Reverend Elam Stevenson was an American Methodist preacher, who ministered during the early 19th century in southern Tennessee. Elam Stevenson was born on September 24, 1787, in North Carolina. In 1805, Elam Stevenson married Lydia Catherine Payne. Lydia was born on August 16, 1787, in Burke County, North Carolina and is the daughter of William Payne and Catherine (Arnold) Payne. Stevenson was a well-respected Methodist minister and founded the Old Bee Spring Methodist Church in rural Bryson TN, where he and his wife are both buried. Elam and Lydia Stevenson lived nearly their entire lives in Bunker Hill, Tennessee. The 'White Frame' Bee Springs Church building (not original) still stands on the grounds and the spring still puts forth fresh cold water to be enjoyed by passers-by. Many ministers of the gospel, including four sons, have proceeded from the lineage of Rev. Stevenson.

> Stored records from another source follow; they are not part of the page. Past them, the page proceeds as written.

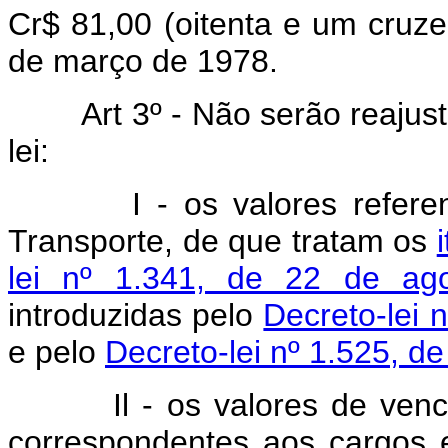
Cr$ 81,00 (oitenta e um cruzei
de março de 1978.
Art 3º - Não serão reaju
lei:
I - os valores referentes
Transporte, de que tratam os
lei nº 1.341, de 22 de ag
introduzidas pelo
Decreto-lei 
e pelo
Decreto-lei nº 1.525, d
Il - os valores de vencime
correspondentes aos cargos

Reverend Elam Stevenson was of Scots-Irish descent, being the son of James Stevenson of Iredell, now Alexander County, North Carolina who was a Captain in the American Revolutionary War. Elam was the third son and the first of the family to join the Methodist Church. He professed religion in 1804 and joined the church in 1806. He was much opposed by his parents, who were Presbyterians (being of Scottish heritage), and they honestly thought he was being deceived by the false teachers who were to come in the last days. He was licensed to preach in 1813 and the same year moved to Giles County, Tennessee.

In the Bee Springs Cemetery, Bryson, Tennessee, is the tombstone of the Rev. Elam Stevenson and his wife Lydia. This stone bears the following inscription "Erected to the memory of Reverend ELAM STEVENSON, born September 24, 1787, died March 13, 1875. Nearly 62 years a Minister of the Gospel. He was pure in heart and life". On the reverse side of the same stone appears the following inscription: "Erected to the memory of LYDIA STEVENSON, born August 16, 1787, died March 6, 1872. Nearly 70 years a Methodist. She consecrated her household to God and the Church".